Fingerspitzengefühl ist in der Chirurgie zur Manipulation und Wahrnehmung anatomischer Strukturen erforderlich. Bei minimal invasiven Techniken (beispielsweise unter Zuhilfenahme eines Endoskops) fehlt aber das taktile Feedback weitgehend. Howe, Peine, Kontarinis und Son (1995) stellen eine Technik vor, mit der Chirurgen (auch über größere Entfernungen hinweg) taktile Informationen übermittelt werden können, so daß diese ihre taktilen Fertigkeiten wie in der offenen Chirurgie anwenden können. Dazu werden drei Arten von sensorischer Information untersucht:
In dem entfernten Teil des Systems wird die Oberflächeninformation (bzw. die Druckverteilung in dem umliegenden Gewebe) von einem Feld taktiler Sensoren ermittelt, die in der Spitze des chirurgischen Instruments untergebracht sind. Diese Sensoren bestehen aus zwei Schichten von orthogonal angeordneten Kupferbändern, die durch dünne Silikonstreifen voneinander getrennt werden. Wird Druck auf diese Sensoren ausgeübt, vermindert sich der Abstand zwischen den beiden Kupferschichten und dadurch verändert sich die Kapazität des Elements, die an jedem Kreuzungspunkt der Kupferstreifen ermittelt werden kann, um die Druckverteilung zu bestimmen.

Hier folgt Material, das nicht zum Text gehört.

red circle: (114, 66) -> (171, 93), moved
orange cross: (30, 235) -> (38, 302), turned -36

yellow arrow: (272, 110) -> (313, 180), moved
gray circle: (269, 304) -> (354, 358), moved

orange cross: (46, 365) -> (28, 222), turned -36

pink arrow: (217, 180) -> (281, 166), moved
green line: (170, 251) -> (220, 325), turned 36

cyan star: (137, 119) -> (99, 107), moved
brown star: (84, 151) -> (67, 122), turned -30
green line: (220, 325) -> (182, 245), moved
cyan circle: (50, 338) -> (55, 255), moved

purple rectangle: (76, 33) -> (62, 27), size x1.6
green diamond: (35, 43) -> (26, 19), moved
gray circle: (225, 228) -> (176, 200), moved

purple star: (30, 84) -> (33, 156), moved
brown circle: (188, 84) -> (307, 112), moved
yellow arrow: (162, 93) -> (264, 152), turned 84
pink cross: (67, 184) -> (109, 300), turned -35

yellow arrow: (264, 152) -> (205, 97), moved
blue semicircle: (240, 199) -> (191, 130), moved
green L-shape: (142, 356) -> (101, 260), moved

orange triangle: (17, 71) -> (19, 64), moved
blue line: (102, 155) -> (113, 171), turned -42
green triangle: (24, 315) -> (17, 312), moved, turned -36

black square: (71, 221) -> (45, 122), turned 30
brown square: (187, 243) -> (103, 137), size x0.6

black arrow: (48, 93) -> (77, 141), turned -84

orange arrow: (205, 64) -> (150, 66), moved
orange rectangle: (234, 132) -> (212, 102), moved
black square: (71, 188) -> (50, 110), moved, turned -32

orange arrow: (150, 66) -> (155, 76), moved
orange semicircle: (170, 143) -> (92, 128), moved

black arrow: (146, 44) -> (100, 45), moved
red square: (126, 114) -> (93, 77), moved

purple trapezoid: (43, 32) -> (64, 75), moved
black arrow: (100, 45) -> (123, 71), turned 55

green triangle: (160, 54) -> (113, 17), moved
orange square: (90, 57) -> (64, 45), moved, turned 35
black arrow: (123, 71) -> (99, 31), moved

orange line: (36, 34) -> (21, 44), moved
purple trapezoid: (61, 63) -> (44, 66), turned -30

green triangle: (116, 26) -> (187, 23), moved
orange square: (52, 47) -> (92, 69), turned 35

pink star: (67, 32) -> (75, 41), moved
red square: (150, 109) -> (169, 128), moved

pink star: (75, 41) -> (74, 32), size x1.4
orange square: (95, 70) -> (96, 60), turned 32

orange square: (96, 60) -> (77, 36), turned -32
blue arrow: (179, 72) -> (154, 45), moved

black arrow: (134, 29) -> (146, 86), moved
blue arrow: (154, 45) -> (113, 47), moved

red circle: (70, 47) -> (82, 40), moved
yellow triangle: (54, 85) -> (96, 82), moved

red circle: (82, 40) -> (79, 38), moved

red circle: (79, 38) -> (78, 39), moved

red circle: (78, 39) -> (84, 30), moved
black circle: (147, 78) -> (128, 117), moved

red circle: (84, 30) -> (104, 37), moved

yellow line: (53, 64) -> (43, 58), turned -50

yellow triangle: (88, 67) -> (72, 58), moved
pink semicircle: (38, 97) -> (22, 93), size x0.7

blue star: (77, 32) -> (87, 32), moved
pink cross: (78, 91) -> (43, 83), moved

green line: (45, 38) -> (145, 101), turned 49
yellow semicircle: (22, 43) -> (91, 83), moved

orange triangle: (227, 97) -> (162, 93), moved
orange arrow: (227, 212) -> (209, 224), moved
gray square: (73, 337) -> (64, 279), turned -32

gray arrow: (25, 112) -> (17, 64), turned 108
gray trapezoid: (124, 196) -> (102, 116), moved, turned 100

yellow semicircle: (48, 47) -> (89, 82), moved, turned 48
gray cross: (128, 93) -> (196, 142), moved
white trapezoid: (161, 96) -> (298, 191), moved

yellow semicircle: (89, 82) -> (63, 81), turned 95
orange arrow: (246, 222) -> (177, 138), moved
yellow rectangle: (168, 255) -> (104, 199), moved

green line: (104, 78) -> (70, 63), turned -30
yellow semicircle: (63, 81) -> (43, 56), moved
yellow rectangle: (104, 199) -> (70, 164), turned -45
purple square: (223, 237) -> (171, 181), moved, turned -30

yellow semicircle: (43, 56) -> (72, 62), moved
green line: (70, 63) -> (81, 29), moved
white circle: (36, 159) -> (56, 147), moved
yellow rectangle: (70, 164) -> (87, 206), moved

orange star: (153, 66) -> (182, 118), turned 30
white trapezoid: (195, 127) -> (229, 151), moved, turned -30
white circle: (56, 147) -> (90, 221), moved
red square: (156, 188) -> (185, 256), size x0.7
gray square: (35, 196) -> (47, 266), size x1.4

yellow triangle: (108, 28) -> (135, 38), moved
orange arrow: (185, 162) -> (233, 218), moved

Diese Information wird in elektrische Signale umgewandelt, die wiederum von einem Computer weiterverarbeitet werden können. Das Ergebnis der Verarbeitung kann visuell auf einem Monitor oder haptisch durch ein taktiles Display übermittelt werden. Das haptische Display besteht aus den oben beschriebenen shape memory alloy-Drähten (siehe Seite ), die in der Kontaktfläche des chirurgischen Geräts untergebracht sind.
Mit diesem Display wird die Haut der Fingerspitzen des Benutzers entsprechend der Gestalt des zu simulierenden Objekts verformt. Andererseits wird mit einem taktilen Sensor (siehe oben) die Druckverteilung in einer gewissen Entfernung von der tatsächlichen Oberfläche bestimmt. Mit Hilfe von entsprechenden Signalverarbeitungsalgorithmen kann diese Druckverteilung aber in eine entsprechende Auslenkung der einzelnen Aktuatoren umgerechnet werden.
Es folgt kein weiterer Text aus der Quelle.